En 1948, Tereska épouse Meyer Levin à Paris, puis, sur
les conseils de son mari, publie aux USA un roman de fiction au sujet
de son expérience de guerre sous le titre Women’s Barrack.
Ce « pavé dans la mare » aborde de manière
candide les problèmes des femmes vivant dans la caserne et en
autres la question de quelques relations lesbiennes dans cet environnement
militaire. Ce livre fut vendu à 4 millions d’exemplaires
aux USA, traduit en 13 langues et valu à Tereska d’être
prise à partie par la commission parlementaire américaine
sur les matériaux pornographiques…ce qui n’empêcha
pas une republication à New York en 2003 qui fut saluée
par toute les organisations féministes américaines. Ce
livre, à la demande de l’auteur, n’a jamais été
publié en France.
En 1963, Tereska accompagne Meyer Levin, son mari, en Ethiopie pour
le tournage du premier documentaire sur la vie des Juifs noirs d’Ethiopie,
les « Fellashas » bien avant leur retour en Israël.

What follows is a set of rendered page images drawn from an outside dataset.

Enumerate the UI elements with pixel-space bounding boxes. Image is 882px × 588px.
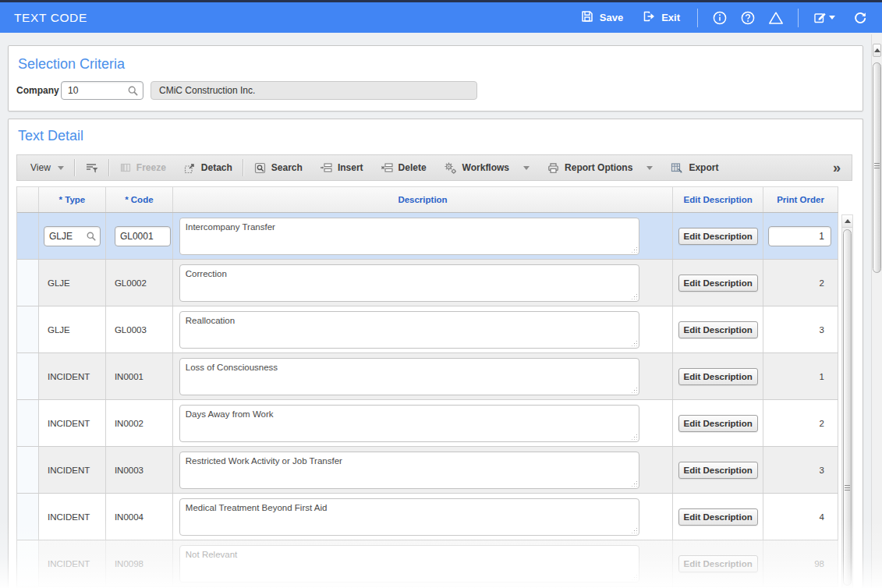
edit-description-button[interactable]: Edit Description (678, 462, 758, 479)
type-cell[interactable]: INCIDENT INCIDENT (39, 353, 106, 399)
type-cell[interactable]: GLJE GLJE (39, 213, 106, 259)
code-cell[interactable]: GL0003 GL0003 (106, 306, 173, 352)
row-selector-cell[interactable] (17, 447, 39, 493)
edit-mode-caret-icon[interactable] (829, 16, 835, 19)
code-cell[interactable]: IN0001 IN0001 (106, 353, 173, 399)
table-scrollbar-thumb[interactable] (843, 229, 852, 586)
table-row[interactable]: INCIDENT INCIDENT IN0098 IN0098 Not Rele… (17, 540, 838, 587)
row-selector-cell[interactable] (17, 353, 39, 399)
report-options-menu-button[interactable]: Report Options (538, 155, 661, 180)
row-selector-cell[interactable] (17, 540, 39, 586)
column-header-description[interactable]: Description (173, 187, 673, 212)
edit-description-button[interactable]: Edit Description (678, 275, 758, 292)
table-scrollbar[interactable] (841, 214, 853, 588)
resize-grip-icon[interactable] (631, 480, 637, 487)
workflows-menu-button[interactable]: Workflows (435, 155, 538, 180)
resize-grip-icon[interactable] (631, 293, 637, 299)
save-button[interactable]: Save (580, 9, 623, 26)
print-order-cell[interactable]: 4 4 (763, 494, 838, 540)
row-selector-cell[interactable] (17, 494, 39, 540)
edit-description-button[interactable]: Edit Description (678, 555, 758, 572)
view-menu-button[interactable]: View (22, 155, 73, 180)
edit-description-button[interactable]: Edit Description (678, 368, 758, 385)
type-lookup-icon[interactable] (86, 231, 97, 242)
query-by-example-button[interactable] (76, 155, 107, 180)
type-cell[interactable]: INCIDENT INCIDENT (39, 447, 106, 493)
edit-mode-icon[interactable] (812, 9, 835, 27)
print-order-cell[interactable]: 1 1 (763, 353, 838, 399)
column-header-print-order[interactable]: Print Order (763, 187, 838, 212)
search-button[interactable]: Search (245, 155, 311, 180)
resize-grip-icon[interactable] (631, 387, 637, 393)
print-order-cell[interactable]: 98 98 (763, 540, 838, 586)
code-cell[interactable]: IN0098 IN0098 (106, 540, 173, 586)
code-input[interactable]: GL0001 (115, 226, 171, 246)
edit-description-button[interactable]: Edit Description (678, 321, 758, 338)
description-textarea[interactable]: Days Away from Work (179, 405, 639, 442)
table-row[interactable]: INCIDENT INCIDENT IN0002 IN0002 Days Awa… (17, 400, 838, 447)
description-textarea[interactable]: Medical Treatment Beyond First Aid (179, 498, 639, 536)
warning-icon[interactable] (767, 9, 785, 27)
row-selector-cell[interactable] (17, 213, 39, 259)
detach-button[interactable]: Detach (175, 155, 241, 180)
refresh-icon[interactable] (852, 9, 869, 27)
code-cell[interactable]: IN0003 IN0003 (106, 447, 173, 493)
description-textarea[interactable]: Not Relevant (179, 545, 639, 583)
column-header-edit-description[interactable]: Edit Description (673, 187, 763, 212)
toolbar-overflow-button[interactable]: » (827, 160, 847, 176)
description-textarea[interactable]: Loss of Consciousness (179, 358, 639, 395)
print-order-cell[interactable]: 1 1 (763, 213, 838, 259)
code-cell[interactable]: GL0001 GL0001 (106, 213, 173, 259)
print-order-cell[interactable]: 3 3 (763, 306, 838, 352)
print-order-input[interactable]: 1 (768, 226, 831, 246)
type-cell[interactable]: INCIDENT INCIDENT (39, 400, 106, 446)
exit-button[interactable]: Exit (642, 9, 680, 26)
page-scrollbar[interactable] (871, 34, 882, 588)
table-row[interactable]: GLJE GLJE GL0001 GL0001 Intercompany Tra… (17, 213, 838, 260)
table-row[interactable]: INCIDENT INCIDENT IN0001 IN0001 Loss of … (17, 353, 838, 400)
type-cell[interactable]: INCIDENT INCIDENT (39, 494, 106, 540)
resize-grip-icon[interactable] (631, 574, 637, 580)
resize-grip-icon[interactable] (631, 527, 637, 533)
delete-button[interactable]: Delete (372, 155, 435, 180)
row-selector-cell[interactable] (17, 306, 39, 352)
print-order-cell[interactable]: 2 2 (763, 400, 838, 446)
code-cell[interactable]: IN0002 IN0002 (106, 400, 173, 446)
description-textarea[interactable]: Intercompany Transfer (179, 218, 639, 255)
company-input[interactable]: 10 (61, 81, 143, 100)
resize-grip-icon[interactable] (631, 434, 637, 440)
insert-button[interactable]: Insert (311, 155, 372, 180)
resize-grip-icon[interactable] (631, 246, 637, 253)
table-row[interactable]: GLJE GLJE GL0002 GL0002 Correction Edit … (17, 260, 838, 306)
type-cell[interactable]: INCIDENT INCIDENT (39, 540, 106, 586)
freeze-button[interactable]: Freeze (111, 155, 175, 180)
row-selector-cell[interactable] (17, 400, 39, 446)
table-scroll-up-button[interactable] (842, 215, 852, 228)
table-row[interactable]: INCIDENT INCIDENT IN0003 IN0003 Restrict… (17, 447, 838, 494)
code-cell[interactable]: GL0002 GL0002 (106, 260, 173, 306)
table-row[interactable]: INCIDENT INCIDENT IN0004 IN0004 Medical … (17, 494, 838, 540)
column-header-code[interactable]: * Code (106, 187, 173, 212)
resize-grip-icon[interactable] (631, 340, 637, 346)
type-cell[interactable]: GLJE GLJE (39, 260, 106, 306)
chevron-down-icon (58, 166, 64, 170)
description-textarea[interactable]: Correction (179, 264, 639, 302)
help-icon[interactable] (739, 9, 756, 27)
description-textarea[interactable]: Restricted Work Activity or Job Transfer (179, 452, 639, 489)
row-selector-cell[interactable] (17, 260, 39, 306)
export-button[interactable]: Export (661, 155, 727, 180)
edit-description-button[interactable]: Edit Description (678, 508, 758, 526)
table-row[interactable]: GLJE GLJE GL0003 GL0003 Reallocation Edi… (17, 306, 838, 353)
company-lookup-icon[interactable] (127, 85, 139, 97)
column-header-type[interactable]: * Type (39, 187, 106, 212)
edit-description-button[interactable]: Edit Description (678, 228, 758, 245)
code-cell[interactable]: IN0004 IN0004 (106, 494, 173, 540)
type-cell[interactable]: GLJE GLJE (39, 306, 106, 352)
edit-description-button[interactable]: Edit Description (678, 415, 758, 432)
info-icon[interactable] (711, 9, 728, 27)
print-order-cell[interactable]: 3 3 (763, 447, 838, 493)
description-textarea[interactable]: Reallocation (179, 311, 639, 349)
type-input[interactable]: GLJE (44, 226, 101, 246)
page-scroll-up-button[interactable] (873, 44, 881, 57)
print-order-cell[interactable]: 2 2 (763, 260, 838, 306)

Elle retournera en Ethiopie dans les années quatre vingt, plusieurs
fois, à l’époque d’une grande famine et au
moment de « l’Opération Moise » Elle vit maintenant
à Paris.
Bibliographie (partielle) :
Le sable et l'écume, 1945, Gallimard.
Women's Barracks, 1950, Fawcett's Gold Medal.
The Converts, 1970, Knopf (New York).
Les poupées de cendre, 1972, Le Seuil et Phébus.
Les maisons hantées de Meyer Levin, 1974, Denoël et Phebus
Une Française Libre, 2000, Le Seuil et Phébus
Le Choix, 2002, Desclée de Brouwer (Paris). Une version existe
également en Polonais, Pamientnik na trzy glossy, Znak, Varsovie.
Le livre qu’elle a écrit sur ses aventures en Ethiopie,
Le pays des chuchotements, n’a pas encore été publié.
Quelques informations complémentaires (en anglais) :
http://www.marekszwarc.com/
http://en.wikipedia.org/wiki/Tereska_Torres
Madame Tereska Torrès a fort aimablement accepté de nous
en dire plus. Qu’elle en soit vivement remerciée car rares
sont les auteurs qui acceptent ainsi d’aller au devant de leur
public sur des plateformes internautiques.
Daniel
Laurent : Ou se situe le « déclic » qui vous a fait
prendre la plume dés votre plus jeune âge ?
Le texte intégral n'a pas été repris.